Copy every line from the data below in which the string "erleben" can be found.

↓

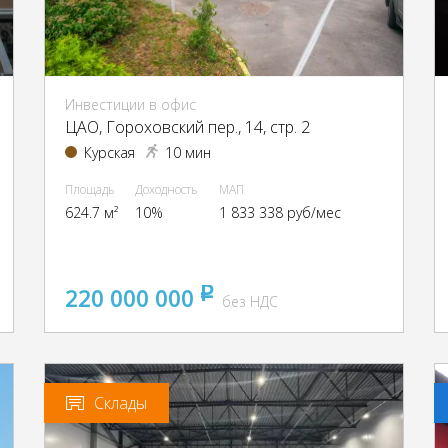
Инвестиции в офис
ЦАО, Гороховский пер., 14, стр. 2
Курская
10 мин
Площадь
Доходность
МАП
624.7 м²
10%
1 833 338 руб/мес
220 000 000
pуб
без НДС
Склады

↑
↓

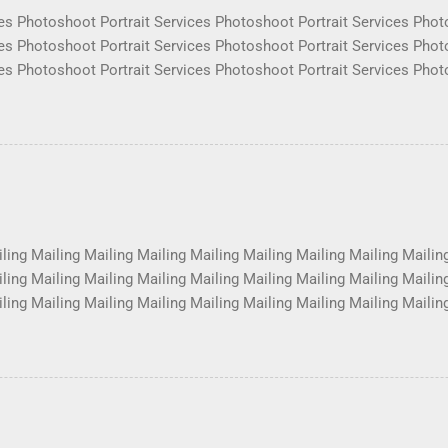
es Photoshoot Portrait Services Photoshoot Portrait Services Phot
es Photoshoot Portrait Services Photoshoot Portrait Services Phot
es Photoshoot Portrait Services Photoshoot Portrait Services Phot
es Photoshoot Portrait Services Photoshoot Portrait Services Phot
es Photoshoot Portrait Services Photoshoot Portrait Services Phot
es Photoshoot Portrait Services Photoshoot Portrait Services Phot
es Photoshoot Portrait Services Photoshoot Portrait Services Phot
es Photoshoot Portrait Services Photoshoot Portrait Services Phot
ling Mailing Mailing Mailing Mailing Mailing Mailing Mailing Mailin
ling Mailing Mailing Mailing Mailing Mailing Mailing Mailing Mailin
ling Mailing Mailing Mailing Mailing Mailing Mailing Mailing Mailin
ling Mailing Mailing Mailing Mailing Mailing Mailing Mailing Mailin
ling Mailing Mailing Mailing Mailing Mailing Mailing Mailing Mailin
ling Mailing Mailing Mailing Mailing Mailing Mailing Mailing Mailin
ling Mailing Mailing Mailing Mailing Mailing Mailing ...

↑
↓

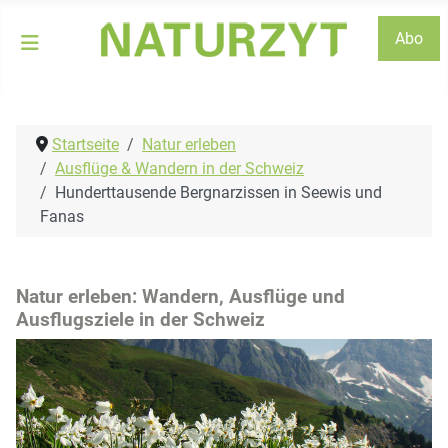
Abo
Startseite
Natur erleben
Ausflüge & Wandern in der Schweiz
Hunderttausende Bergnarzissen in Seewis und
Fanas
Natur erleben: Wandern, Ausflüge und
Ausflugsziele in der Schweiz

↑

**Answer**
Natur erleben
Natur erleben: Wandern, Ausflüge und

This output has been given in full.